Usage with uint, int and float.

ufloat values can be used together with values of type uint, as well as with Python's float and int values ("crisp" values of types float and int act as scalars in this case).

x = ufloat(5.69, 23.8)
y = x + 3.1
# y = ufloat(8.790, 23.8)

Type uint

An uint is represented by an int value and an associated uncertainty. They work basically as ufloat values, but their nominal value is an int.

x = uint(-654, 2.4) 
# x = uint(-654, 2.4)
y = uint(432, '5.7')  # Data can be provided as str, int or float.
# y = uint(432, 5.7)

Operators

In addition to the operators defined also for ufloat, type uint also supports operator MOD.

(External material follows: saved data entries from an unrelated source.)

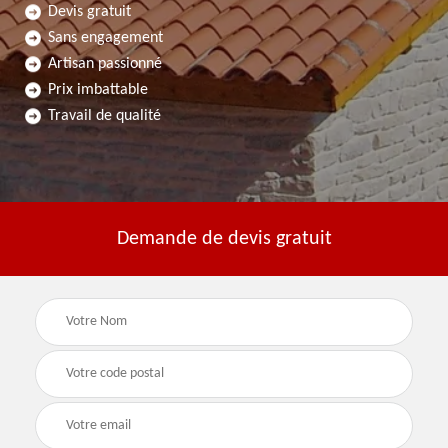
Devis gratuit
Sans engagement
Artisan passionné
Prix imbattable
Travail de qualité
Demande de devis gratuit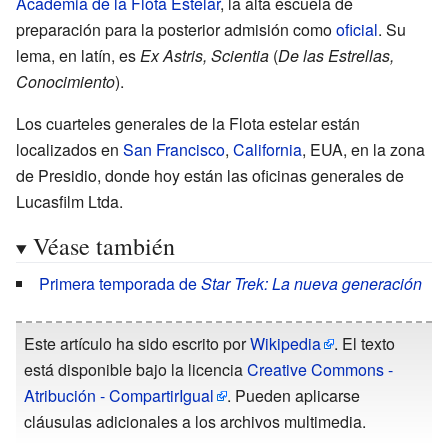
Academia de la Flota Estelar
, la alta escuela de
preparación para la posterior admisión como
oficial
. Su
lema, en latín, es
Ex Astris, Scientia
(
De las Estrellas,
Conocimiento
).
Los cuarteles generales de la Flota estelar están
localizados en
San Francisco
,
California
, EUA, en la zona
de Presidio, donde hoy están las oficinas generales de
Lucasfilm Ltda.
Véase también
Primera temporada de
Star Trek: La nueva generación
Este artículo ha sido escrito por
Wikipedia
. El texto
está disponible bajo la licencia
Creative Commons -
Atribución - CompartirIgual
. Pueden aplicarse
cláusulas adicionales a los archivos multimedia.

Operation Infix operator Method Function
MOD x % y x.mod(y) mod(x, y)

Example

x = uint(145, 3.4)
y = uint(56, 4.35)
z = uint(23, 5.2)

w = (x // y)**3 % z
# w = uint(8, 1.246)

Covariance methods

Covariance can also be specified in uint operations, exactly the same as with ufloat operations.

Usage with ufloat, int and float

uint values can be used together with ufloat values and with Python's float and int values.

x = uint(5, 23.8)
y = x - 3
# y = ufloat(2, 23.800)
z = y - ufloat(0.3, 10.3)
# z = ufloat(1.700, 25.933)

Comparison operators between uncertain numeric values

Comparison between uncertain numerical values (of types uint or ufloat) no longer return bool values, but become probabilities, i.e., values of type ubool.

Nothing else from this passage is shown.